[Transcribed page contents]
%%
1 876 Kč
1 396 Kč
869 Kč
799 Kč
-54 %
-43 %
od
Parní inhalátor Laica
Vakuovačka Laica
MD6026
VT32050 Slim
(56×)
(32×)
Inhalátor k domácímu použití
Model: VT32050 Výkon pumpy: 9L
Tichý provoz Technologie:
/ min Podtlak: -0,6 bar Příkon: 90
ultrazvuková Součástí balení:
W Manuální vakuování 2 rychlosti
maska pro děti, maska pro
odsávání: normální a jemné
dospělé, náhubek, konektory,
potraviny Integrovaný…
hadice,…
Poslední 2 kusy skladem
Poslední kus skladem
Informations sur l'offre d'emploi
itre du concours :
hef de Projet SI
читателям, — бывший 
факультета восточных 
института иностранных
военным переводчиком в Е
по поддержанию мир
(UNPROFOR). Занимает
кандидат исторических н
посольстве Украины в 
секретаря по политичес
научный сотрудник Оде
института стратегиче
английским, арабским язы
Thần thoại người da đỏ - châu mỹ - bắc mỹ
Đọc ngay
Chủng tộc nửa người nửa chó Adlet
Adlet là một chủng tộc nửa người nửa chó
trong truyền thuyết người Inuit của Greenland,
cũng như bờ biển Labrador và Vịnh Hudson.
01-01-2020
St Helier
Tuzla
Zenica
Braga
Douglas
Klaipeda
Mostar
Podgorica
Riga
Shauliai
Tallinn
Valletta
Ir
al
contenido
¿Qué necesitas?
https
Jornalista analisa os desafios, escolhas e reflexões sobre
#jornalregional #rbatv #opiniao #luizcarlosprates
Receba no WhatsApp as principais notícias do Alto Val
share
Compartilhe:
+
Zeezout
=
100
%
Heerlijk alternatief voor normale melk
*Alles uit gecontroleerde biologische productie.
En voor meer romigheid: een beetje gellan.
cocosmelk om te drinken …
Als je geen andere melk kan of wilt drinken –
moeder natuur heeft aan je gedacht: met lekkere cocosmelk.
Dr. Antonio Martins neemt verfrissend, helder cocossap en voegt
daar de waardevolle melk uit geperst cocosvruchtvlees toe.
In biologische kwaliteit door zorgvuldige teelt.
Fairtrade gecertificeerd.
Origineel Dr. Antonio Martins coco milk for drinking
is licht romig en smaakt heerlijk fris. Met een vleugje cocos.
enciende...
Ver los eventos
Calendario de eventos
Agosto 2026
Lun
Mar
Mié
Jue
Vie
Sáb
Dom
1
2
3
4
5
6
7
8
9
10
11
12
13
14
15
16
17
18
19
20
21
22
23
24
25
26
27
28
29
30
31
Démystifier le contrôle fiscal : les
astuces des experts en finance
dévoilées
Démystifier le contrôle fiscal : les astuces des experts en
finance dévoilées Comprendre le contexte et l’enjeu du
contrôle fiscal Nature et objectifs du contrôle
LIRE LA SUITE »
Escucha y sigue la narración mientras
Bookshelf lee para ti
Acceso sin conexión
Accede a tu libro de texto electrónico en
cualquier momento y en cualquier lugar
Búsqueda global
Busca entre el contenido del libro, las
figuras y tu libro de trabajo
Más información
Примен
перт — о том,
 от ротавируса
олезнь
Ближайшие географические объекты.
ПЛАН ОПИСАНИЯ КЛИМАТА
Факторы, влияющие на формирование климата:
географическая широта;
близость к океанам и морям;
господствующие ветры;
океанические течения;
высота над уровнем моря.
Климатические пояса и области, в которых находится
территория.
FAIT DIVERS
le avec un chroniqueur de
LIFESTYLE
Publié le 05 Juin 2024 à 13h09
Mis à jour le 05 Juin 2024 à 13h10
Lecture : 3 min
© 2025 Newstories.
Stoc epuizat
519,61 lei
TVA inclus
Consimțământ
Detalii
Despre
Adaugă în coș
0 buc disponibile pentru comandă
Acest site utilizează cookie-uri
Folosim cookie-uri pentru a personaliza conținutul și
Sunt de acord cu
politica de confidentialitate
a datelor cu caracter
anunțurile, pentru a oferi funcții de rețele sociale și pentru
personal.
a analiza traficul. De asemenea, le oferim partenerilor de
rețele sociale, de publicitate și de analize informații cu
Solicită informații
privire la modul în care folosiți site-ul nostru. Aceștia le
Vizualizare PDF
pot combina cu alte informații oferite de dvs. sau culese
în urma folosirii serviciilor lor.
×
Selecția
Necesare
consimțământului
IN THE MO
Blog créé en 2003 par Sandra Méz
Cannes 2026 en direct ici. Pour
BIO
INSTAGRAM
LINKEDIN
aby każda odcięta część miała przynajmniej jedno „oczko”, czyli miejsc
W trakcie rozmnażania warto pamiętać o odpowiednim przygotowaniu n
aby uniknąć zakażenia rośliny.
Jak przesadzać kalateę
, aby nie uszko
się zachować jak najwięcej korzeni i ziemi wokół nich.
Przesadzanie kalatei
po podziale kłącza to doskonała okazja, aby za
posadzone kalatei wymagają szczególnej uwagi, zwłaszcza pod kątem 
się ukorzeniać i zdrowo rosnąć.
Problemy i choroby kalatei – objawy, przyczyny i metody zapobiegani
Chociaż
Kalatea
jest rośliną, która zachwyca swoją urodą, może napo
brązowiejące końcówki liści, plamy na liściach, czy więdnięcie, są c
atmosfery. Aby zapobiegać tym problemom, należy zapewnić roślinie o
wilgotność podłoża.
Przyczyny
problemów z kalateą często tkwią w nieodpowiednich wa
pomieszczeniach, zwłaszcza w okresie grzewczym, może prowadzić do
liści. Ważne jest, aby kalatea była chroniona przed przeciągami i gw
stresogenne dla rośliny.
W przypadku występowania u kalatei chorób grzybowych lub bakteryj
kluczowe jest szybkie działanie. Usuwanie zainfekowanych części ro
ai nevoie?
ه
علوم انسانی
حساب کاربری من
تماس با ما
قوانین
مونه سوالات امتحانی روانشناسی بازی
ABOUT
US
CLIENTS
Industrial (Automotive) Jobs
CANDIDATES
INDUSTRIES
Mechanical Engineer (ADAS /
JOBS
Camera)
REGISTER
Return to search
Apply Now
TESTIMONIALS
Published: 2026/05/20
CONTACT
%%
**EXERCISE BRIEF:**
Repeat the lines from the first one in the records through the line containing "finance dévoilées Comprendre", exactly as written, and nothing else.

**COMPLETED EXERCISE:**
1 876 Kč
1 396 Kč
869 Kč
799 Kč
-54 %
-43 %
od
Parní inhalátor Laica
Vakuovačka Laica
MD6026
VT32050 Slim
(56×)
(32×)
Inhalátor k domácímu použití
Model: VT32050 Výkon pumpy: 9L
Tichý provoz Technologie:
/ min Podtlak: -0,6 bar Příkon: 90
ultrazvuková Součástí balení:
W Manuální vakuování 2 rychlosti
maska pro děti, maska pro
odsávání: normální a jemné
dospělé, náhubek, konektory,
potraviny Integrovaný…
hadice,…
Poslední 2 kusy skladem
Poslední kus skladem
Informations sur l'offre d'emploi
itre du concours :
hef de Projet SI
читателям, — бывший 
факультета восточных 
института иностранных
военным переводчиком в Е
по поддержанию мир
(UNPROFOR). Занимает
кандидат исторических н
посольстве Украины в 
секретаря по политичес
научный сотрудник Оде
института стратегиче
английским, арабским язы
Thần thoại người da đỏ - châu mỹ - bắc mỹ
Đọc ngay
Chủng tộc nửa người nửa chó Adlet
Adlet là một chủng tộc nửa người nửa chó
trong truyền thuyết người Inuit của Greenland,
cũng như bờ biển Labrador và Vịnh Hudson.
01-01-2020
St Helier
Tuzla
Zenica
Braga
Douglas
Klaipeda
Mostar
Podgorica
Riga
Shauliai
Tallinn
Valletta
Ir
al
contenido
¿Qué necesitas?
https
Jornalista analisa os desafios, escolhas e reflexões sobre
#jornalregional #rbatv #opiniao #luizcarlosprates
Receba no WhatsApp as principais notícias do Alto Val
share
Compartilhe:
+
Zeezout
=
100
%
Heerlijk alternatief voor normale melk
*Alles uit gecontroleerde biologische productie.
En voor meer romigheid: een beetje gellan.
cocosmelk om te drinken …
Als je geen andere melk kan of wilt drinken –
moeder natuur heeft aan je gedacht: met lekkere cocosmelk.
Dr. Antonio Martins neemt verfrissend, helder cocossap en voegt
daar de waardevolle melk uit geperst cocosvruchtvlees toe.
In biologische kwaliteit door zorgvuldige teelt.
Fairtrade gecertificeerd.
Origineel Dr. Antonio Martins coco milk for drinking
is licht romig en smaakt heerlijk fris. Met een vleugje cocos.
enciende...
Ver los eventos
Calendario de eventos
Agosto 2026
Lun
Mar
Mié
Jue
Vie
Sáb
Dom
1
2
3
4
5
6
7
8
9
10
11
12
13
14
15
16
17
18
19
20
21
22
23
24
25
26
27
28
29
30
31
Démystifier le contrôle fiscal : les
astuces des experts en finance
dévoilées
Démystifier le contrôle fiscal : les astuces des experts en
finance dévoilées Comprendre le contexte et l’enjeu du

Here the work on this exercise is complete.